Saturday, February 7, 2009

The Muddle

Ha HA! I made it in under the one month mark. I told y'all that I sprint at the start. It's the middle part that always gets me. I'm quick to jump in, and I'm a pretty decent finish-line sprinter, but somehow I get distracted by shiny objects along the journey, and I have to stop and study them, which is what this blog entry is all about: The Muddle.

So I've been stuck in the middle of the book lately. Writing chapters, backing up, rewriting, backing, rewriting again. Second-guessing myself, questioning my inspiration, my direction and my talent. My friend Giles calls the middle of a story "The Muddle". I think he pulled the term from a screenwriting book, or he might have made it up. He's apt to do either at any given moment. But it fits very well. Navigating one's way through The Muddle seems to be a problem for writers everywhere, and I am no exception. Lately Wildmane has been languishing. I've been sitting in a round boat, rowing listlessly with one oar.

So I was talking to my mother the other day, and she said something to me that sent me straight back to my childhood. She was talking about how she and my sister were doing so well with their diets, and that they decided to take one day to cheat, so they went to Denny's to get a free Grand Slam breakfast. I didn't connect all the dots at first; I was just enjoying listening to my mother's stories, but then it hit me.

Understand that when I was younger, we were very poor. I didn't realize this until much later, and this is entirely due to my mother's constant, positive outlook, no matter what wretched situation we found ourselves in. I remember my mother, my sister, my brother and I subsisting off mother's hourly wage from Kentucky Fried Chicken while she wondered how she was going to pay the rent for the month. That was just one of many minimum wage jobs she held. We moved around a lot, chasing dreams and, I now know, a job that would keep us fed.

My mother has never made a lot of money, not since that day and not now, but her positive outlook seems indestructible, and has been a guiding star for me all my life. She talked about how exciting it was not only to cheat on her diet and get that yummy Denny's breakfast, but also how fun it was to be with all the other people waiting for the same. It was then I realized who would probably have been standing in that line with her during this sad economy. I had visions of the soup kitchens from the 1930s, and it struck me that she was doing it again. This woman, who makes less in a month than I do in a week, finds what is most important about life everywhere she looks. It doesn't matter if she's in a mansion or a soup-kitchen line. She proves every day that it's not what you have, but what you do with what you have. I was humbled, and not for the first time in my life.

I hung up the phone and that image, and my mother's smiling voice, lingered with me throughout the day. I thought of her enjoying the faces of the people outside Denny's, the excitement she had at the smallest things, moments others might consider insignificant, disdainful or even frightening.

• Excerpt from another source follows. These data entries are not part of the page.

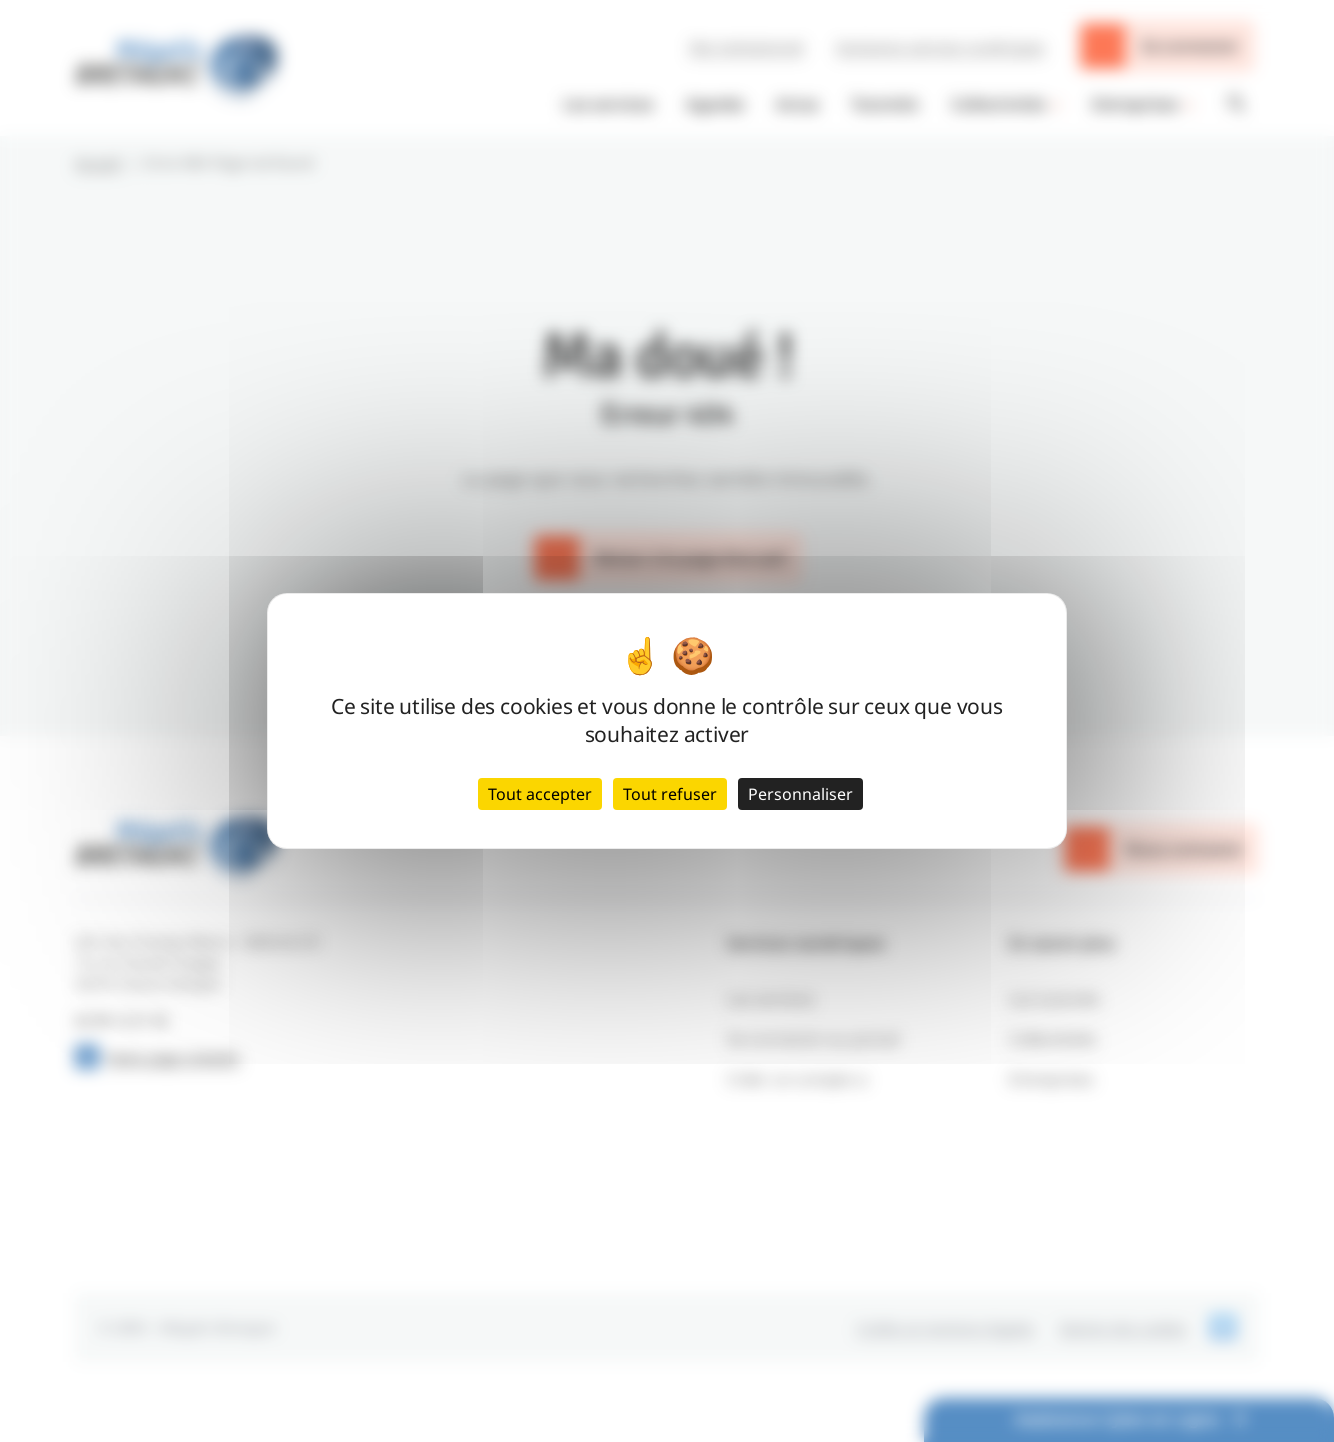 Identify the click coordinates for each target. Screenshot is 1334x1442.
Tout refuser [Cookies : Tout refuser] (670, 794)
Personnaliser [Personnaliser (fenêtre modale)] (800, 794)
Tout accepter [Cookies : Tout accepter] (540, 794)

Of course I thought about writing, about how I had been stuck lately in The Muddle. Every time I stumble across something that I think is wise, or that I find amazing in some way, I try to apply it to the rest of my life, so of course I constantly apply it to writing. And I thought about how my mother's outlook could help me break past that shifting, uncertain feeling of "am I going in the right direction?" for this story.

And suddenly the answer, like so many answers when you finally stumble across them, was simple. I would narrow my vision, pull back and look at the details of what was right in front of me. I would return to the initial principle that started me on this path in the first place. I threw aside all of my grandiose notions. I threw aside all thoughts of making a masterpiece, of having the adoration of readers worldwide. I threw out the idea that maybe I, too, could some day make something as popular and joy-inspiring as, say, the Harry Potter series. I threw it all out.

So I sat down at the keyboard and looked around at all my characters, standing in line waiting to get into the book. And I asked them, "Where do you want to go today?"

And, slowly at first, but with more vigor as my fingers began to fly, they told me.